• What is being asked
Beneath this line is the data. Output exactly the lines from the line with "Fußball Bestenlisten" to the line with "Stars gestern & heute", both ends included, and nothing more.

• Record set
[Start of section]
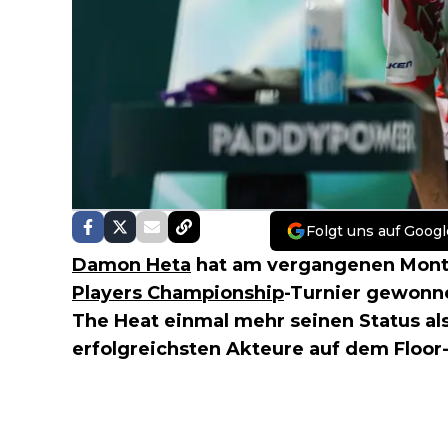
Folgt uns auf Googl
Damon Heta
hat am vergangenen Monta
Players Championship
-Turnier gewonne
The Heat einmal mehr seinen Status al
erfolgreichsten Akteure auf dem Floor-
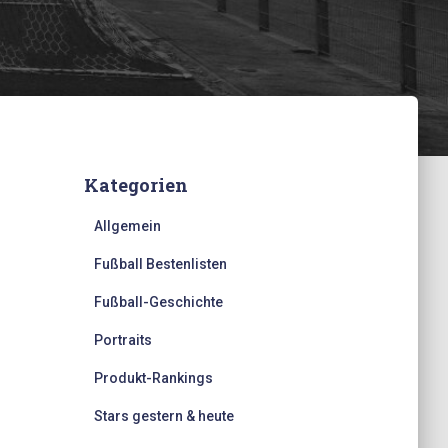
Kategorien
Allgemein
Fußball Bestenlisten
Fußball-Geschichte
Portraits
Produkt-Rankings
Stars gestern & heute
[End of section]
[Start of section]
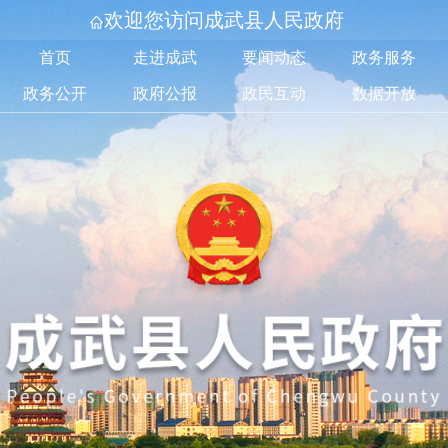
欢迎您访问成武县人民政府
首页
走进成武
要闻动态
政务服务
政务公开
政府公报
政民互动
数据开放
[End of section]
• Result of this task
Fußball Bestenlisten
Fußball-Geschichte
Portraits
Produkt-Rankings
Stars gestern & heute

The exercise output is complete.